EXTRACTED ENTRIES:
▬▬▬▬▬▬

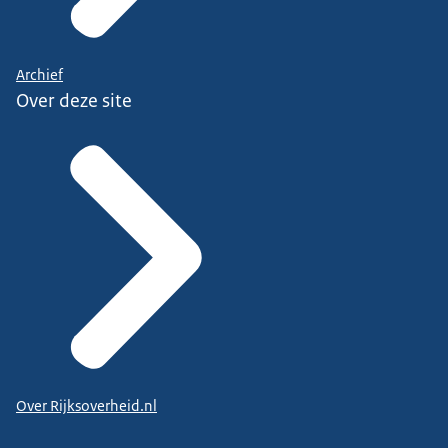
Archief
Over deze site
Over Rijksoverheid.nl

▬▬▬▬▬▬

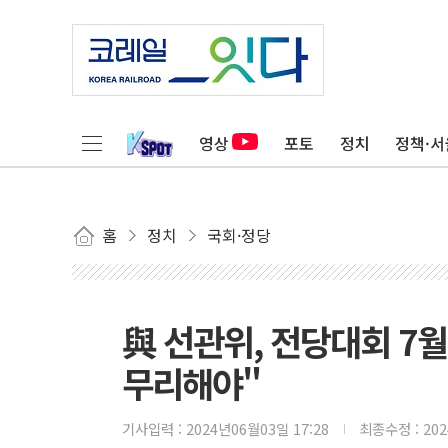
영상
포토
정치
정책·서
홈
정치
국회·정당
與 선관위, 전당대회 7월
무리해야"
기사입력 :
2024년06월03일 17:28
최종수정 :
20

▬▬▬▬▬▬

TASK TO COMPLETE: Only a number is wanted here: how many lines in the data above include the string "Over"?

RESULT OF THE EXERCISE: 2